After applying dimension reduction techniques via t-SNE and PCA, the number of dimensions of the audio input is reduced from 128 to just 10 key features. The final model comes in at just under 1MB. Including all preprocessing steps, the model never exceeded a peak memory consumption of over 150MB during testing.

To best replicate human touch, we researched some of the phenomena behind touch, and found that different emotions tend to activate different areas of the body (first image on the right), and they were largely constrained to the upper half of the body.

With this information, we then conducted an experiment to verify these results - using white shirts and paint, we were able to identify which areas of the body were the most frequently touched (second image on the right), and thus where to place the motors in the TouchPack to stimulate these areas.

In order to simulate human touch, we went through several possible actuation methods to provide the appropriate tightening and loosening forces.

These methods included magnetic actuation, pneumatic actuation, shape memory alloys (SMAs) and motors.

After finding motors to be the best compromise between required output, power efficiency, and safety, we experimented with various tightening mechanisms to see which would produced the force we needed consistently.

As the motors used in the TouchPack are smaller in order to fit the compact design, we sewed in a shoelace pattern into the TouchPack to take advantage of the pulley effect, as well as to create a more even distribution of force across the stimulated areas.

After figuring out the appropriate sensor placement, we proceeded to construct a sensor suit, that resembled the TouchPack, except with sensors rather than motors (image 1).

With this suit, we conducted trials by getting participants wearing this suit to express a particular emotion, after which they were given a response appropriate to the emotion (e.g., a hug for a participant expressing sadness).

By recording the audio clips of participants expressing emotion, and the corresponding resulting pressure values on the sensor suit, we were able to obtain sufficient data to train our machine learning model.

A live demo of the sensor suit is shown in the video on the left (if it does not load, click here).

Finally, the datasets were given to the CNN model to be used for training.
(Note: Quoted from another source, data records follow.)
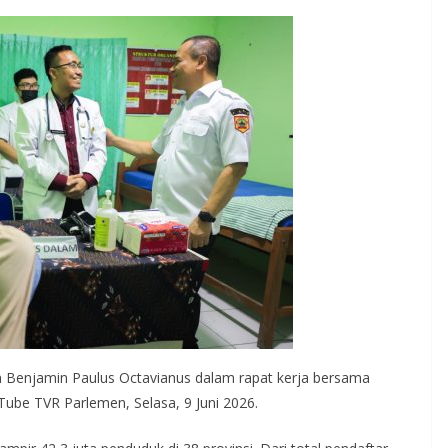
an Benjamin Paulus Octavianus dalam rapat kerja bersama
Tube TVR Parlemen, Selasa, 9 Juni 2026.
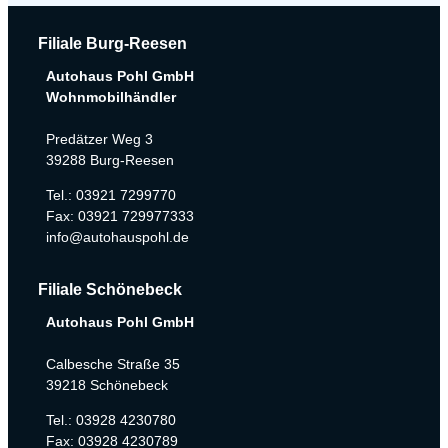
Filiale Burg-Reesen
Autohaus Pohl GmbH
Wohnmobilhändler
Predätzer Weg 3
39288 Burg-Reesen
Tel.: 03921 7299770
Fax: 03921 729977333
info@autohauspohl.de
Filiale Schönebeck
Autohaus Pohl GmbH
Calbesche Straße 35
39218 Schönebeck
Tel.: 03928 4230780
Fax: 03928 4230789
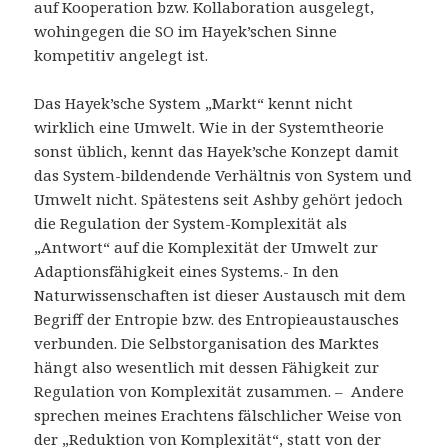
auf Kooperation bzw. Kollaboration ausgelegt,
wohingegen die SO im Hayek’schen Sinne
kompetitiv angelegt ist.
Das Hayek’sche System „Markt“ kennt nicht
wirklich eine Umwelt. Wie in der Systemtheorie
sonst üblich, kennt das Hayek’sche Konzept damit
das System-bildendende Verhältnis von System und
Umwelt nicht. Spätestens seit Ashby gehört jedoch
die Regulation der System-Komplexität als
„Antwort“ auf die Komplexität der Umwelt zur
Adaptionsfähigkeit eines Systems.- In den
Naturwissenschaften ist dieser Austausch mit dem
Begriff der Entropie bzw. des Entropieaustausches
verbunden. Die Selbstorganisation des Marktes
hängt also wesentlich mit dessen Fähigkeit zur
Regulation von Komplexität zusammen. – Andere
sprechen meines Erachtens fälschlicher Weise von
der „Reduktion von Komplexität“, statt von der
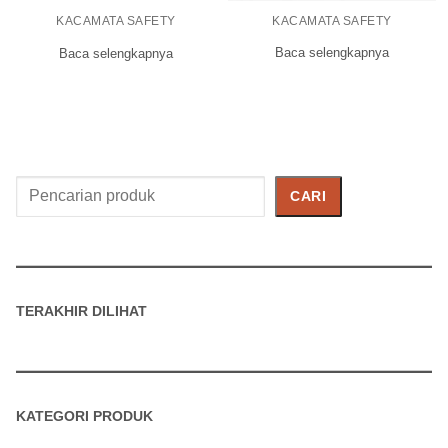
KACAMATA SAFETY
KACAMATA SAFETY
Baca selengkapnya
Baca selengkapnya
Cari
CARI
Produk
TERAKHIR DILIHAT
KATEGORI PRODUK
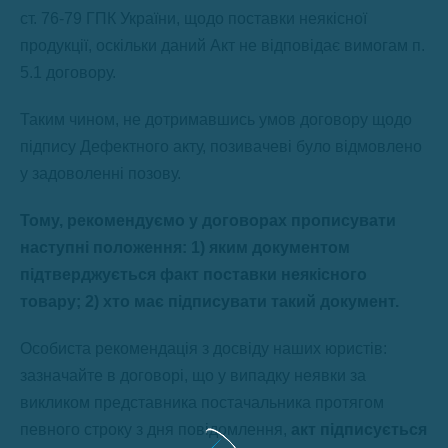
ст. 76-79 ГПК України, щодо поставки неякісної
продукції, оскільки даний Акт не відповідає вимогам п.
5.1 договору.
Таким чином, не дотримавшись умов договору щодо
підпису Дефектного акту, позивачеві було відмовлено
у задоволенні позову.
Тому, рекомендуємо у договорах прописувати
наступні положення: 1) яким документом
підтверджується факт поставки неякісного
товару; 2) хто має підписувати такий документ.
Особиста рекомендація з досвіду наших юристів:
зазначайте в договорі, що у випадку неявки за
викликом представника постачальника протягом
певного строку з дня повідомлення,
акт підписується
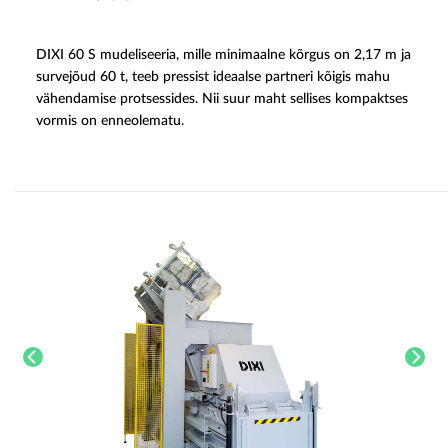
DIXI 60 S mudeliseeria, mille minimaalne kõrgus on 2,17 m ja
survejõud 60 t, teeb pressist ideaalse partneri kõigis mahu
vähendamise protsessides. Nii suur maht sellises kompaktses
vormis on enneolematu.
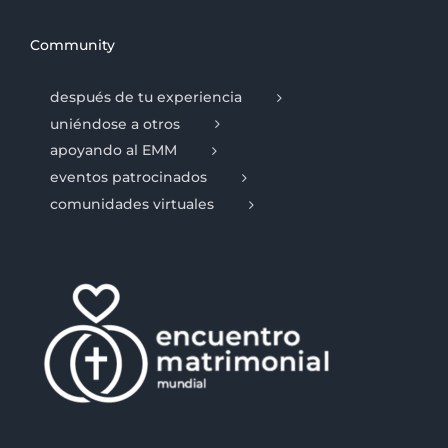
Community
después de tu experiencia
uniéndose a otros
apoyando al EMM
eventos patrocinados
comunidades virtuales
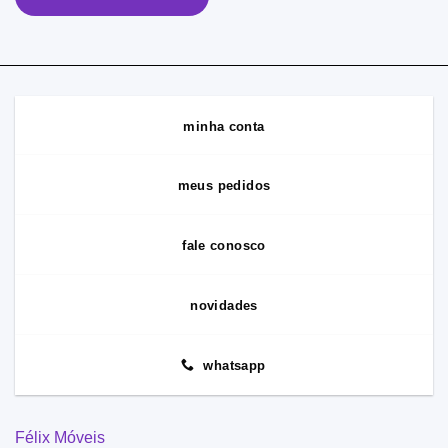
minha conta
meus pedidos
fale conosco
novidades
whatsapp
Félix Móveis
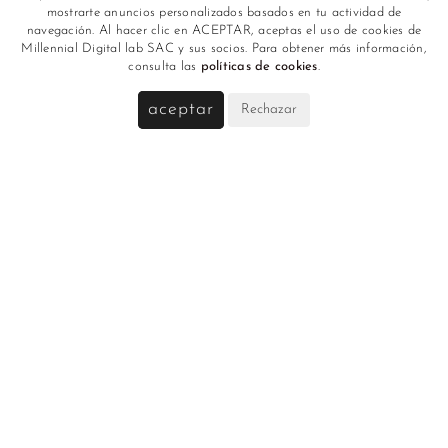
mostrarte anuncios personalizados basados en tu actividad de
navegación. Al hacer clic en ACEPTAR, aceptas el uso de cookies de
Millennial Digital lab SAC y sus socios. Para obtener más información,
consulta las
políticas de cookies
.
aceptar
Rechazar
Zapatilla Alda
S/ 199
SUSCRÍBETE A NUESTRO NEWSLETTER Y
ENTÉRATE DE NUESTRAS NOVEDADES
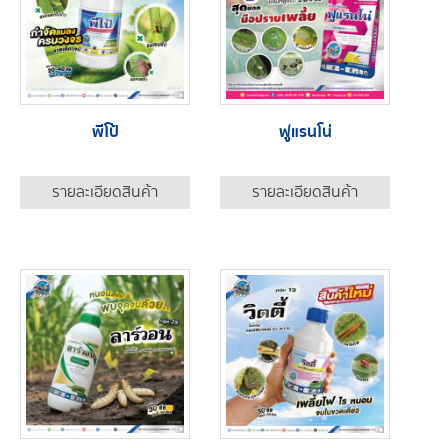
พีโป้
ฟูแรนโน่
รายละเอียดสินค้า
รายละเอียดสินค้า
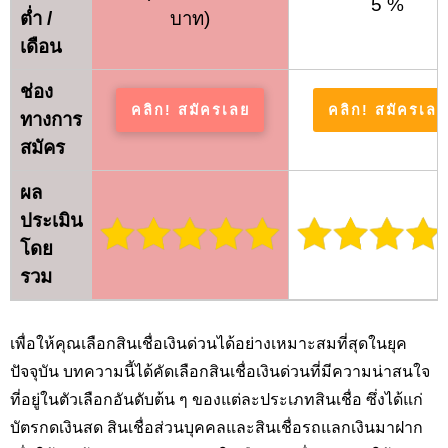
5 %
ต่ำ /
บาท)
เดือน
ช่อง
คลิก! สมัครเลย
คลิก! สมัครเลย
ทางการ
สมัคร
ผล
ประเมิน
โดย
รวม
เพื่อให้คุณเลือกสินเชื่อเงินด่วนได้อย่างเหมาะสมที่สุดในยุค
ปัจจุบัน บทความนี้ได้คัดเลือกสินเชื่อเงินด่วนที่มีความน่าสนใจ
ที่อยู่ในตัวเลือกอันดับต้น ๆ ของแต่ละประเภทสินเชื่อ ซึ่งได้แก่
บัตรกดเงินสด สินเชื่อส่วนบุคคลและสินเชื่อรถแลกเงินมาฝาก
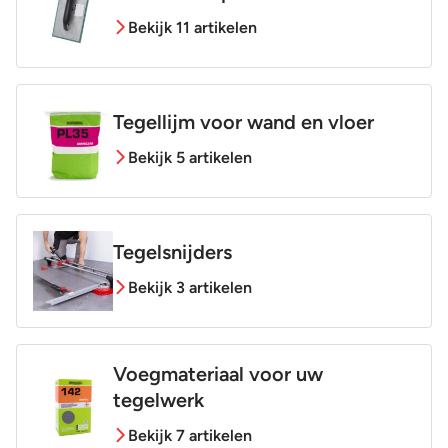
Bekijk 11 artikelen
Tegellijm voor wand en vloer
Bekijk 5 artikelen
Tegelsnijders
Bekijk 3 artikelen
Voegmateriaal voor uw
tegelwerk
Bekijk 7 artikelen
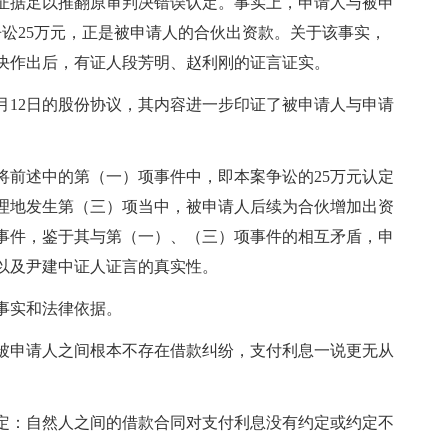
证据足以推翻原审判决错误认定。事实上，申请人与被申
争讼25万元，正是被申请人的合伙出资款。关于该事实，
事判决作出后，有证人段芳明、赵利刚的证言证实。
9月12日的股份协议，其内容进一步印证了被申请人与申请
将前述中的第（一）项事件中，即本案争讼的25万元认定
理地发生第（三）项当中，被申请人后续为合伙增加出资
项事件，鉴于其与第（一）、（三）项事件的相互矛盾，申
以及尹建中证人证言的真实性。
事实和法律依据。
被申请人之间根本不存在借款纠纷，支付利息一说更无从
定：自然人之间的借款合同对支付利息没有约定或约定不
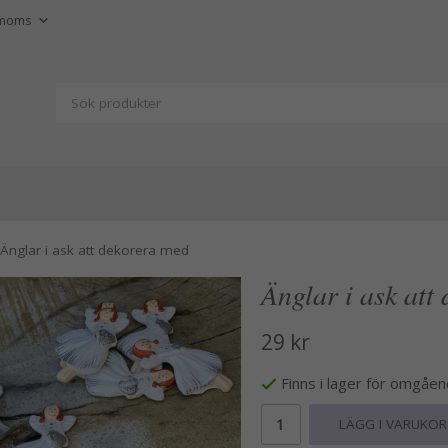
Änglar i ask att dekorera med
Änglar i ask att
29 kr
Finns i lager för omgåe
LÄGG I VARUKO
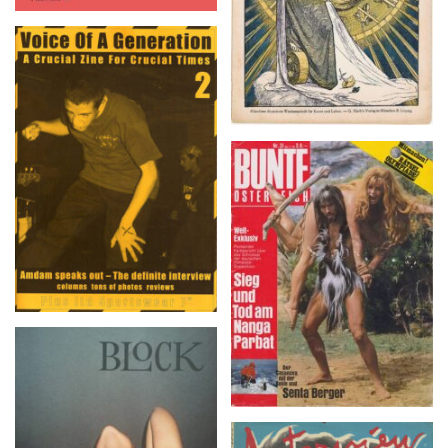
Voice Of A Generation 2
BUNTE ÖSTERREICH
– Nr. 31, 28. Juli 1970
BLOCK – No. 2 (2015)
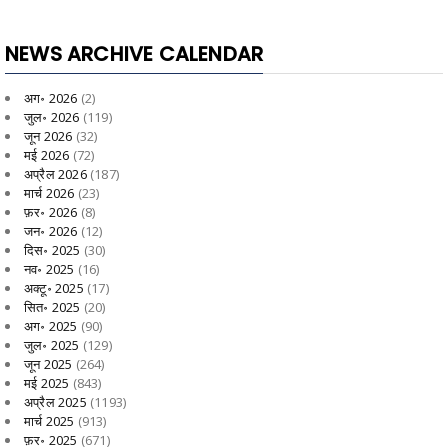
NEWS ARCHIVE CALENDAR
अग॰ 2026
(2)
जुल॰ 2026
(119)
जून 2026
(32)
मई 2026
(72)
अप्रैल 2026
(187)
मार्च 2026
(23)
फ़र॰ 2026
(8)
जन॰ 2026
(12)
दिस॰ 2025
(30)
नव॰ 2025
(16)
अक्टू॰ 2025
(17)
सित॰ 2025
(20)
अग॰ 2025
(90)
जुल॰ 2025
(129)
जून 2025
(264)
मई 2025
(843)
अप्रैल 2025
(1193)
मार्च 2025
(913)
फ़र॰ 2025
(671)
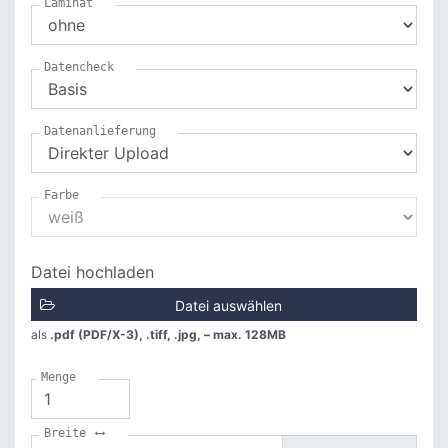
Laminat
Datencheck
Datenanlieferung
Farbe
Datei hochladen
Datei auswählen
als
.pdf (PDF/X-3), .tiff, .jpg, – max. 128MB
Menge
Breite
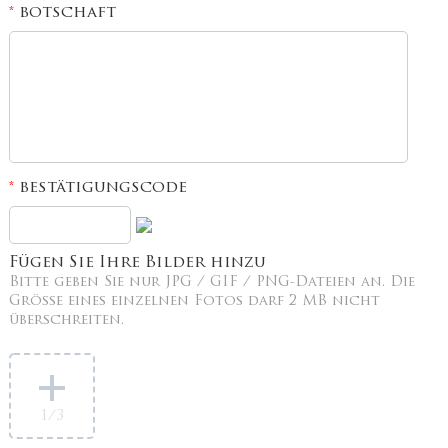
botschaft
*
bestätigungscode
*
Fügen Sie Ihre Bilder hinzu
Bitte geben Sie nur JPG / GIF / PNG-Dateien an. Die
Größe eines einzelnen Fotos darf 2 MB nicht
überschreiten.
1
/3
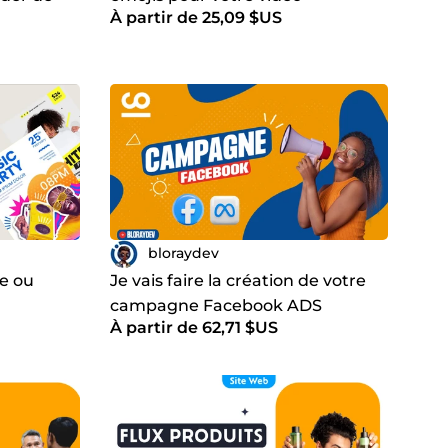
À partir de 25,09 $US
bloraydev
he ou
Je vais faire la création de votre
campagne Facebook ADS
À partir de 62,71 $US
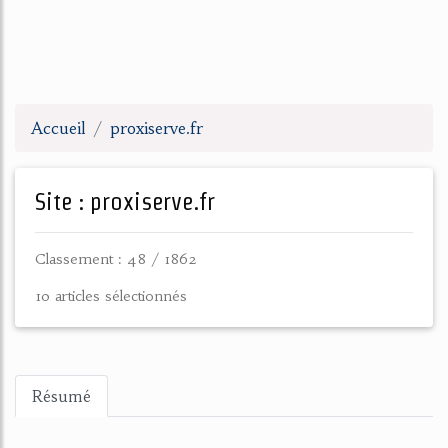
Accueil
proxiserve.fr
Site : proxiserve.fr
Classement : 48 / 1862
10 articles sélectionnés
Résumé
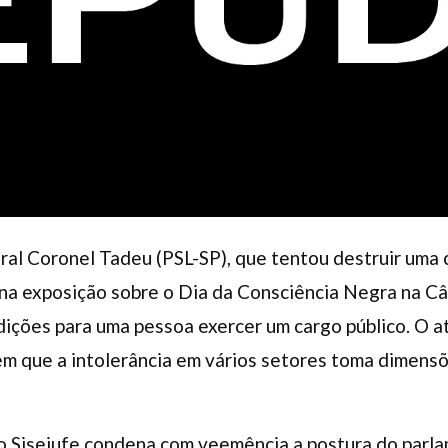
al Coronel Tadeu (PSL-SP), que tentou destruir uma c
 na exposição sobre o Dia da Consciência Negra na C
dições para uma pessoa exercer um cargo público. O at
m que a intolerância em vários setores toma dimensõ
do Sisejufe condena com veemência a postura do parla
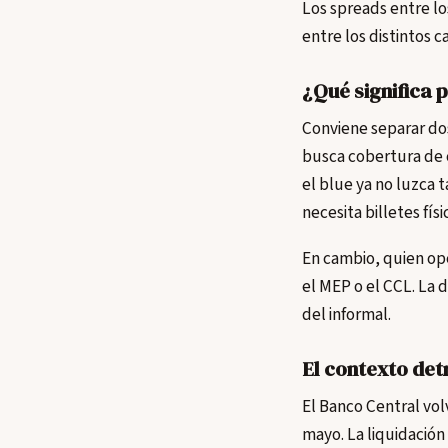
Los spreads entre lo
entre los distintos c
¿Qué significa p
Conviene separar dos
busca cobertura de c
el blue ya no luzca 
necesita billetes físi
En cambio, quien op
el MEP o el CCL. La 
del informal.
El contexto det
El Banco Central vo
mayo. La liquidación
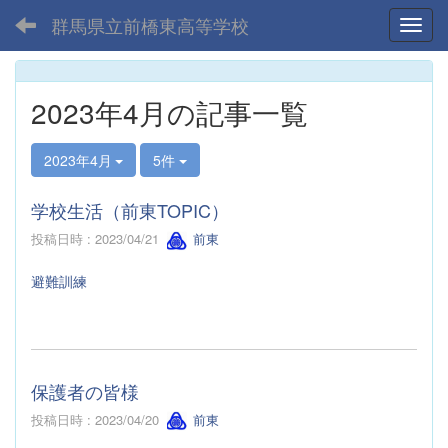
群馬県立前橋東高等学校
Toggl
2023年4月の記事一覧
2023年4月
5件
学校生活（前東TOPIC）
投稿日時 : 2023/04/21
前東
避難訓練
保護者の皆様
投稿日時 : 2023/04/20
前東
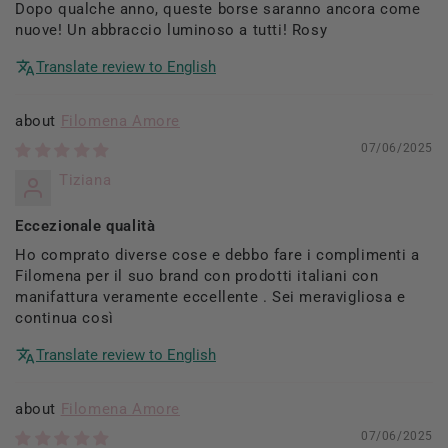
Dopo qualche anno, queste borse saranno ancora come
nuove! Un abbraccio luminoso a tutti! Rosy
Translate review to English
Filomena Amore
07/06/2025
Tiziana
Eccezionale qualità
Ho comprato diverse cose e debbo fare i complimenti a
Filomena per il suo brand con prodotti italiani con
manifattura veramente eccellente . Sei meravigliosa e
continua così
Translate review to English
Filomena Amore
07/06/2025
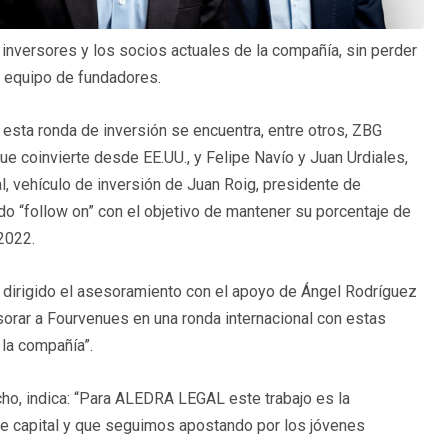
 inversores y los socios actuales de la compañía, sin perder
u equipo de fundadores.
esta ronda de inversión se encuentra, entre otros, ZBG
e coinvierte desde EE.UU., y Felipe Navío y Juan Urdiales,
l, vehículo de inversión de Juan Roig, presidente de
do “follow on” con el objetivo de mantener su porcentaje de
 2022.
irigido el asesoramiento con el apoyo de Ángel Rodríguez
orar a Fourvenues en una ronda internacional con estas
 la compañía”.
acho, indica: “Para ALEDRA LEGAL este trabajo es la
re capital y que seguimos apostando por los jóvenes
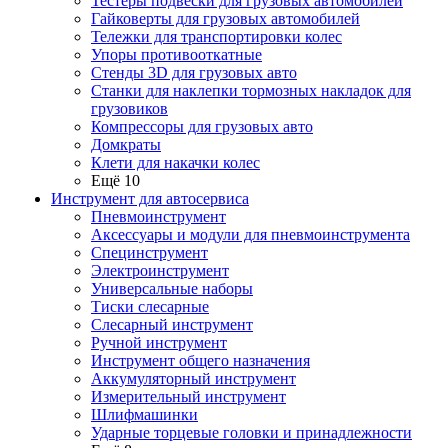
Тестеры подвески для грузовых автомобилей
Гайковерты для грузовых автомобилей
Тележки для транспортировки колес
Упоры противооткатные
Стенды 3D для грузовых авто
Станки для наклепки тормозных накладок для
грузовиков
Компрессоры для грузовых авто
Домкраты
Клети для накачки колес
Ещё 10
Инструмент для автосервиса
Пневмоинструмент
Аксессуары и модули для пневмоинструмента
Специнструмент
Электроинструмент
Универсальные наборы
Тиски слесарные
Слесарный инструмент
Ручной инструмент
Инструмент общего назначения
Аккумуляторный инструмент
Измерительный инструмент
Шлифмашинки
Ударные торцевые головки и принадлежности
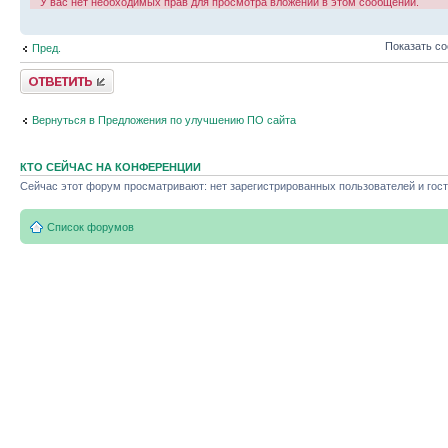
У вас нет необходимых прав для просмотра вложений в этом сообщении.
Показать с
Пред.
Ответить
Вернуться в Предложения по улучшению ПО сайта
КТО СЕЙЧАС НА КОНФЕРЕНЦИИ
Сейчас этот форум просматривают: нет зарегистрированных пользователей и гост
Список форумов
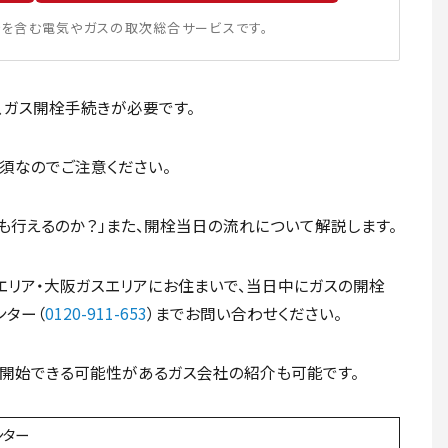
を含む電気やガスの取次総合サービスです。
、ガス開栓手続きが必要です。
須なのでご注意ください。
も行えるのか？」また、開栓当日の流れについて解説します。
エリア・大阪ガスエリアにお住まいで、当日中にガスの開栓
ター（
0120-911-653
）までお問い合わせください。
開始できる可能性があるガス会社の紹介も可能です。
ンター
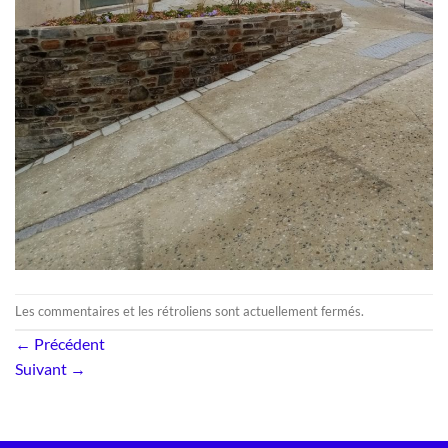
Les commentaires et les rétroliens sont actuellement fermés.
←
Précédent
Suivant
→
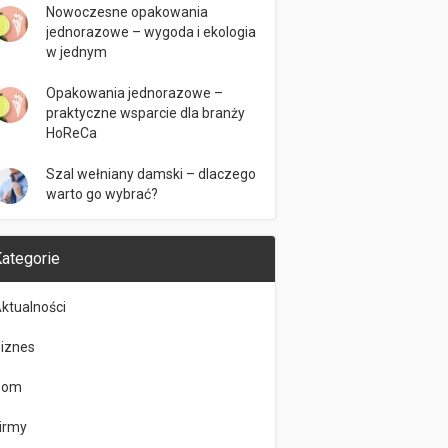
Nowoczesne opakowania
jednorazowe – wygoda i ekologia
w jednym
Opakowania jednorazowe –
praktyczne wsparcie dla branży
HoReCa
Szal wełniany damski – dlaczego
warto go wybrać?
ategorie
ktualności
iznes
Dom
irmy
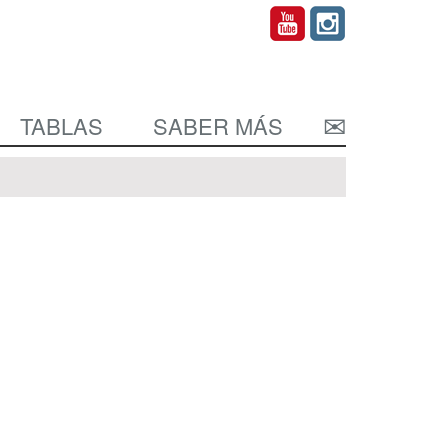
TABLAS
SABER MÁS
After suitable pre-processing of the clips was done, such as removing silence and white noise, the Mel Frequency Cepstrum Coefficients (MFCCs) were extracted from the audio clips and used as tensors for training our CNN. Samples of the Mel Spectrograms extracted are shown on the right (image 1).

However, as the number of MFCC features extracted would have led to an extremely complex model with high training time, we needed to identify which components of speech were useful for emotion recognition. Using the t-SNE and PCA algorithms, we were able to reduce the dimensions of the MFCC features to just 10 (image 2) that were crucial for emotion recognition.